Abstract
Objectives
To evaluate the sonographic features of secondary involvement of skin and subcutaneous tissues by hematologic malignancies.
Methods
A review of the ultrasound and pathology databases yielded 10 cases with 13 skin and subcutaneous tissue lesions secondary to hematologic neoplasms, which were confirmed by pathology. We used ultrasound to assess the number, location, size, depth of involvement, echogenicity, and vascularity of the lesions.
Results
The study involved five male and five female patients, including four leukemia, two multiple myeloma, and four lymphoma patients. The average age was 45 years (17–66 years). Three patients presented with one lesion, four with two lesions, and three with more than two lesions. All the lesions were located in the trunk and extremities. The lesions ranged from 1.2 to 8.3 cm in size. A total of 10 lesions involved subcutaneous fat tissue. A total of 10 lesions displayed hypoechoic foci within a hyperechoic background, and three appeared hypoechoic, and most of them exhibited abundant vascularity (12 of 13 lesions).
Conclusions
Secondary involvement of skin and subcutaneous tissues by hematologic malignancies often present with multiple palpable masses showing the following ultrasound features: (1) subcutaneous fat infiltration, (2) hypoechoic foci with a hyperechoic background, and (3) abundant vascularity.
Keywords: hematologic neoplasms, soft tissue, ultrasound
Skin and subcutaneous soft tissues involved in hematologic neoplasms often present with multiple palpable masses showing the following imaging features: (1) subcutaneous fat infiltration, (2) hypoechoic foci with a hyperechoic background, and (3) abundant vascularity.
1. INTRODUCTION
Hematologic neoplasms are tumors in the blood and blood‐forming tissue (the bone marrow and lymphatic tissue), including leukemia, lymphoma, and multiple myeloma, accounting for about 9% of all neoplasms. 1 Hematologic neoplasms can involve the skin as a site of secondary involvement. Cutaneous manifestations of hematologic neoplasms can be divided into specific and non‐specific. 2 Specific cutaneous manifestations, infiltrated with malignant hematopoietic cells in the skin, and subcutis, are detected in 15.1% of cases. 3 Non‐specific cutaneous manifestations include paraneoplastic syndromes, drug reactions, opportunistic infections, and other conditions related to myelosuppression. Specific cutaneous infiltration in patients with hematologic neoplasms suggests a poor prognosis. 3 The reported median survival time for patients with cutaneous involvement varied from 4.5 to 12.0 months among the published series. 4 , 5 , 6 The mortality rate in patients with specific cutaneous manifestations was 18.2%, compared to 4.1% in patients without these lesions. 3 Therefore, specific cutaneous manifestations are crucial indications in determining disease staging and prognosis.

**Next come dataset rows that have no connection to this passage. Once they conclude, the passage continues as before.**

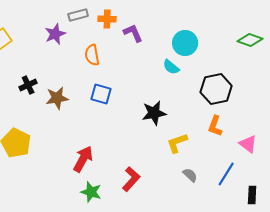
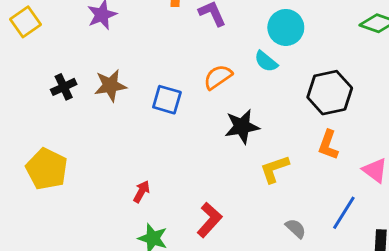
orange semicircle: (92, 55) -> (218, 77), moved, turned 65
brown star: (57, 98) -> (110, 86), moved
red arrow: (83, 159) -> (141, 192), size x0.6
gray semicircle: (190, 175) -> (296, 228), moved

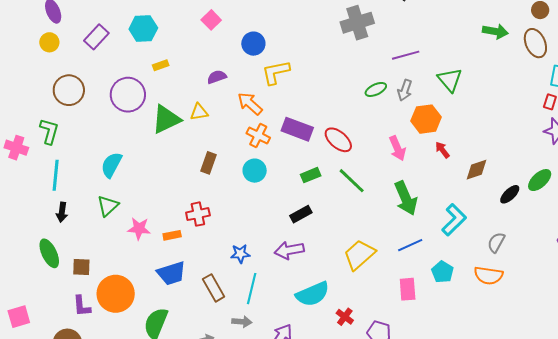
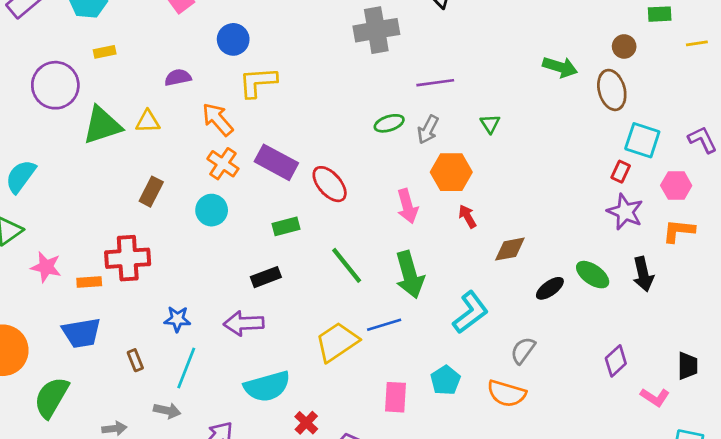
green triangle: (450, 80) -> (490, 124), size x0.6
green ellipse: (540, 180) -> (593, 275), turned 70
green line: (352, 181) -> (347, 265), moved
red cross: (198, 214) -> (128, 258), size x1.4
blue line: (410, 245) -> (384, 325), moved
brown rectangle: (214, 288) -> (135, 360), size x0.6

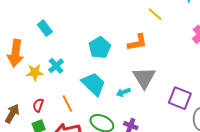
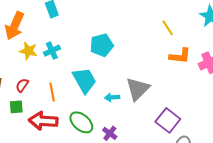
orange L-shape: (137, 42) -> (180, 56), moved

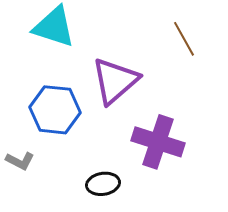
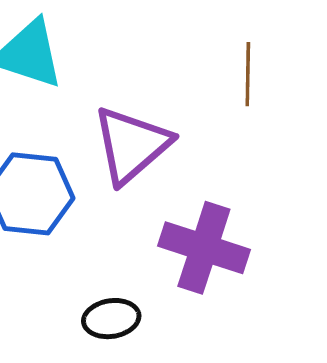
brown line: (184, 39) -> (248, 74), turned 30

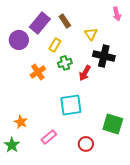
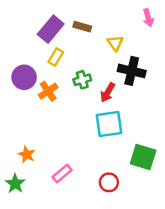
brown rectangle: (65, 21) -> (82, 27), turned -40
purple circle: (19, 40) -> (24, 77), moved
yellow rectangle: (55, 45) -> (56, 57), moved
cyan square: (71, 105) -> (109, 124), moved

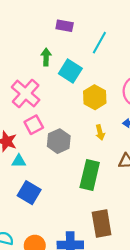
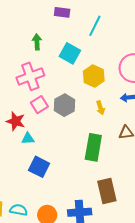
green arrow: (46, 57) -> (37, 42), moved
pink cross: (26, 94) -> (30, 76), turned 32
gray hexagon: (59, 141) -> (65, 105), moved

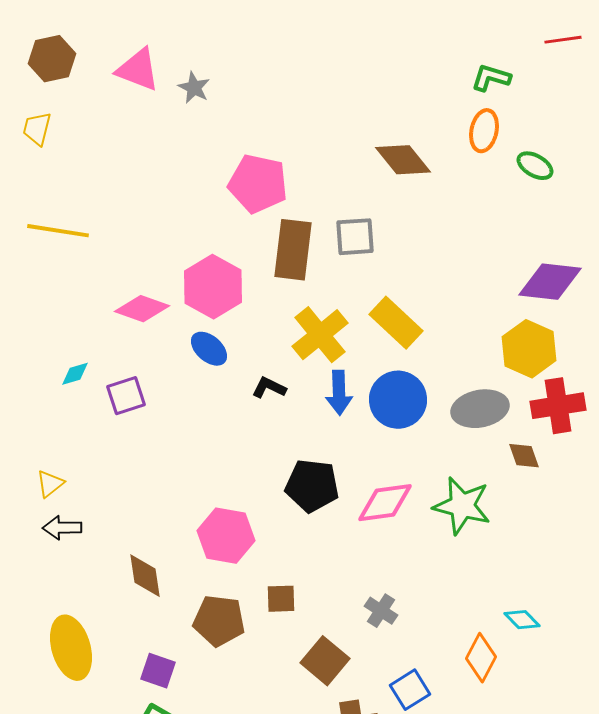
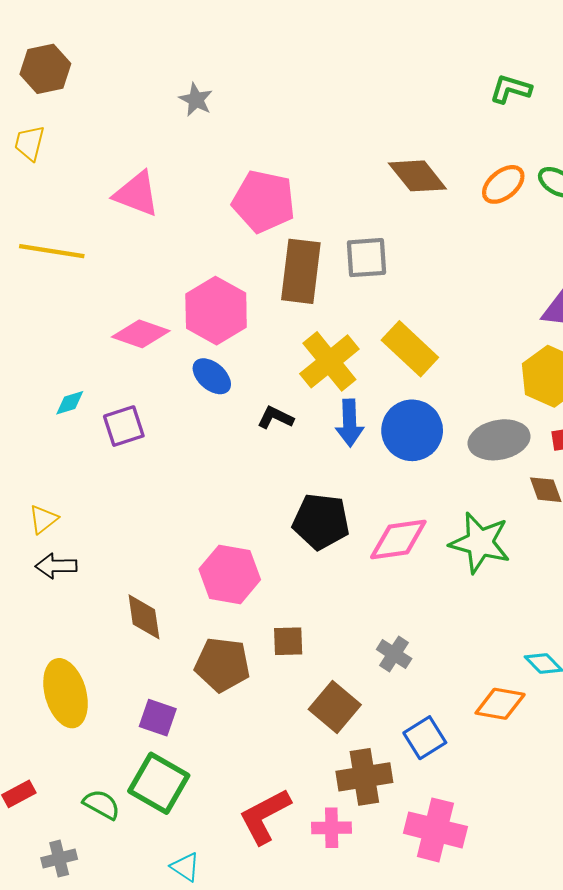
pink triangle: (138, 70) -> (137, 194), moved
orange ellipse: (484, 131) -> (503, 184), moved, turned 39
orange diamond: (481, 658) -> (500, 704), turned 72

The diagnosis of cutaneous involvement is mainly based on skin morphology and confirmed by skin biopsy. 7 , 8 Nodules, plaques, papulo‐nodular, and papules are four predominant morphologies of specific cutaneous manifestations found in patients with hematologic neoplasms. 7 The infiltrated locations may include epidermis, dermis, or hypodermis. In previous works of literature, studies of specific cutaneous infiltration of hematologic neoplasms were primarily focused on skin morphology. A few papers described skin and subcutaneous tissue imaging characteristics involved in hematologic neoplasms. In the study by Lee et al., CT and MRI findings of superficial soft tissue lymphomas were non‐specific. 9 To our knowledge, no systematic review has been done for ultrasound findings of skin and subcutaneous tissue involvement in hematologic neoplasms. With high accessibility and excellent spatial resolution, ultrasound has become an ideal modality for examining skin, and subcutaneous tissue. 10
We, therefore, sought to describe and systematically analyze the ultrasound findings of 10 patients with skin and subcutaneous tissue involvement in hematologic neoplasms.
2. PATIENTS AND METHODS
2.1. Patients
Our hospital institutional review board approved this retrospective study, waiving informed consent. We reviewed ultrasound and pathology databases to diagnose patients with hematologic neoplasms. We analyzed the ultrasound findings of 10 patients diagnosed with secondary cutaneous involvement of systemic hematologic neoplasms between January 2017 and July 2021. All patients underwent ultrasound examination, because of superficial palpable masses or infiltrated skin lesions, before needle biopsy or surgical resection. A total of 13 lesions were confirmed as skin and subcutaneous tissue involvement by pathology. The lesions were biopsied or surgically removed 1–11 days after ultrasound examination (mean 3 days). Clinical data were obtained by reviewing electronic medical records and from follow‐up information provided by the patients' physicians. The clinical data included types of primary tumor, time for skin involvement after diagnosis, survival time after skin involvement, and cutaneous manifestations.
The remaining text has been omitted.